Observation de Lucienne : "La richesse du pays" : l’expression est juste ; en effet les pieds noirs dans leur grande majorité réinvestissaient toute suite après l’avoir gagné leur argent dans des constructions, des équipements et des matériels, pour moderniser leurs entreprises, fermes, commerces etc. ... ils n’étaient pas du genre à laisser dormir l’argent en banque en attendant des intérêts, c’est pourquoi certains, bien que possédant des biens immobiliers, des fermes et des commerces, sont rentrés rapatriés en France les mains vides.
Reprise du texte du Père Roger DUVOLLET :
"Il faut noter toutefois que les maraîchers minorquins, principaux créateurs de cette réussite, s’abstinrent longtemps de prendre part à la vie moderne de leur cité, vie qui dérangeait leur mode d’existence à caractère familial. Mais les petits-fils" (et arrières petit-fils)" de ces pionniers ne tardèrent pas à s’intégrer eux à la nouvelle population, s’y plaçant souvent au premier rang"

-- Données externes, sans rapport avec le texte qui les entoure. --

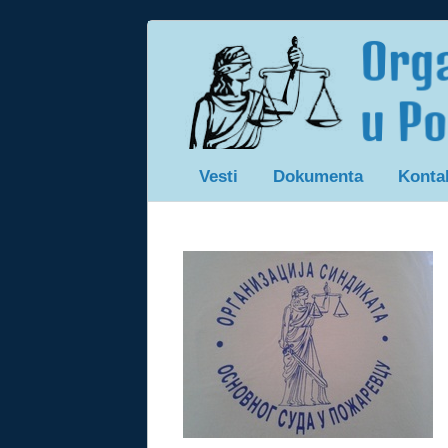
Vesti
Dokumenta
Konta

"Les premiers magistrats municipaux de Fort de l’Eau œuvrèrent chacun en son temps, à la réussite de cette entreprise. Ce furent, depuis la création du centre en commune de plein exercice : MM. FREY Henri (1882-1889),COURNIER Léon(1886-1898), COSTA Firmin(1898-1901), ALZINA Benoit (1901-1907), PONS Antoine(1907-1908 décédé en fonction),GUERROUARD Gabriel(1908-1911), de GHEON Victor(1911-1913 décédé en fonction), MAZELLA Joseph(1913-1921),PONS François(1921-1942), MOULIAS Maximilien(1942-1943), SCHEMBRI Michel(1945-1947), NAULIS Robert(1947-1962)".

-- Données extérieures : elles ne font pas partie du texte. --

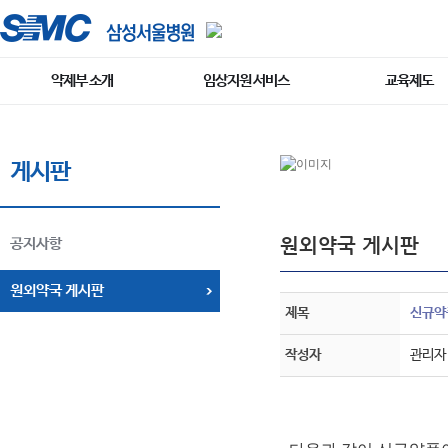
약제부 소개
임상지원 서비스
교육제도
게시판
원외약국 게시판
공지사항
원외약국 게시판
제목
신규약품
작성자
관리자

"Jusqu’à la période noire, Fort de l’Eau demeura aux beaux jours et même en hiver, un lieu de rassemblement, une sorte de carrefour où venaient communiquer les familles d’Alger et de cinquante kilomètres à la ronde. En été, après une journée de baignades et de bronzage, on se retrouvait aux tables des nombreux établissements qui étalaient leurs terrasses sur les trottoirs des boulevards du front de mer. On y venait aussi spécialement pour déguster, en même temps que l’inévitable anisette, les brochettes de mouton si réputées, les merguez, et surtout, la fameuse soubressade mahonnaise, mieux réussie qu’ailleurs, accompagnée du non moins réputé pain mahonnais sans levure, à la mie compacte, que beaucoup rapportaient chez eux en partant. Ainsi, en toute saisons, Fort de l’Eau jouait-il un rôle d’espace-charnière garant de l’équilibre familial."

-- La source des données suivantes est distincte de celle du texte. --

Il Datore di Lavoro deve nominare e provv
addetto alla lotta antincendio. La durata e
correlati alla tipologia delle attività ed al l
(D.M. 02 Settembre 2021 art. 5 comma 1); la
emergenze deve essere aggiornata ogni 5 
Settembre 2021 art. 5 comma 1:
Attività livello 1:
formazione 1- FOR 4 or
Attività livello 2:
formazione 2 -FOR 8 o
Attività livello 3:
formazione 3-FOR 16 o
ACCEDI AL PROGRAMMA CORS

Observation de Lucienne : Sans oublier les fruits de mer, huîtres, moules, oursins etc. … et les crevettes, gambas, et poissons de toutes sortes, sépias, calamars, sardines, anchois, cachalots, rougets, merlans etc. .... les mahonnais excellents plongeurs (souvenir des Baléares ou certains étaient à l’occasion pêcheurs de perles), n’hésitaient pas à aller dans les grandes profondeurs pour y rechercher les huîtres, les moules, et les oursins les plus frais, véritable délices à déguster crus avec quelques gouttes de citron. Aussi excellents chasseurs que pêcheurs et agriculteurs, les mahonnais organisaient des parties de chasse, soit pour le gibier courant, soit des battues pour le sanglier dans les collines de basse-kabylie (Fondouk, Rivet, Saint Pierre Saint Paul, l’Arba etc. Je me souviens des récits d’histoire de chasses que parfois mon père nous relatait à la veillée, devant la cheminée ou crépitait un feu de vieux ceps de vigne odorants, en citant le nom des anciens chasseurs mahonnais qui s’y étaient rendu célèbre pour leur adresse : Barthomé (Barthélémy), Mathéo (Mathieu) etc. Bien d’autres encore.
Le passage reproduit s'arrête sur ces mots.